Data items
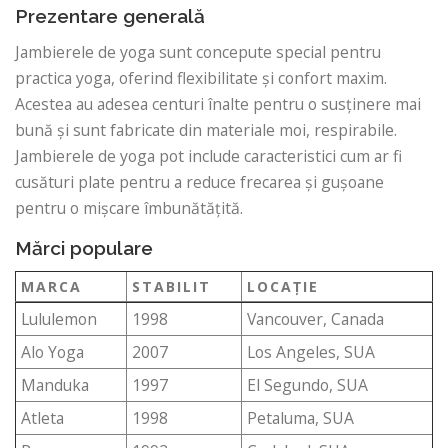
Prezentare generală
Jambierele de yoga sunt concepute special pentru
practica yoga, oferind flexibilitate și confort maxim.
Acestea au adesea centuri înalte pentru o susținere mai
bună și sunt fabricate din materiale moi, respirabile.
Jambierele de yoga pot include caracteristici cum ar fi
cusături plate pentru a reduce frecarea și gușoane
pentru o mișcare îmbunătățită.
Mărci populare
MARCA
STABILIT
LOCAŢIE
Lululemon
1998
Vancouver, Canada
Alo Yoga
2007
Los Angeles, SUA
Manduka
1997
El Segundo, SUA
Atleta
1998
Petaluma, SUA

- Assigned task -
Print all records verbatim, excluding pictures.

- Answer to the problem -
Prezentare generală
Jambierele de yoga sunt concepute special pentru
practica yoga, oferind flexibilitate și confort maxim.
Acestea au adesea centuri înalte pentru o susținere mai
bună și sunt fabricate din materiale moi, respirabile.
Jambierele de yoga pot include caracteristici cum ar fi
cusături plate pentru a reduce frecarea și gușoane
pentru o mișcare îmbunătățită.
Mărci populare
MARCA
STABILIT
LOCAŢIE
Lululemon
1998
Vancouver, Canada
Alo Yoga
2007
Los Angeles, SUA
Manduka
1997
El Segundo, SUA
Atleta
1998
Petaluma, SUA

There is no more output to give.